[WHAT TO PRODUCE]
Repeat the full listing, word for word.
*** Opening of THE INPUT ***
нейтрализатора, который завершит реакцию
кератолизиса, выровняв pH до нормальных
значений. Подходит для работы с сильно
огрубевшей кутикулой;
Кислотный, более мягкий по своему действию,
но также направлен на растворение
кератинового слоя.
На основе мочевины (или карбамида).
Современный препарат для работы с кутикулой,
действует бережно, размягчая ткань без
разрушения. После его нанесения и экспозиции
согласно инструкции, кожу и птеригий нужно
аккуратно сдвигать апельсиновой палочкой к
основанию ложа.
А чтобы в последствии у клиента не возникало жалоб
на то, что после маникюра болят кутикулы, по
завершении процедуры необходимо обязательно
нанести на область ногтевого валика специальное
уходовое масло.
*** Close of THE INPUT ***
[RESPONSE BOX]
нейтрализатора, который завершит реакцию
кератолизиса, выровняв pH до нормальных
значений. Подходит для работы с сильно
огрубевшей кутикулой;
Кислотный, более мягкий по своему действию,
но также направлен на растворение
кератинового слоя.
На основе мочевины (или карбамида).
Современный препарат для работы с кутикулой,
действует бережно, размягчая ткань без
разрушения. После его нанесения и экспозиции
согласно инструкции, кожу и птеригий нужно
аккуратно сдвигать апельсиновой палочкой к
основанию ложа.
А чтобы в последствии у клиента не возникало жалоб
на то, что после маникюра болят кутикулы, по
завершении процедуры необходимо обязательно
нанести на область ногтевого валика специальное
уходовое масло.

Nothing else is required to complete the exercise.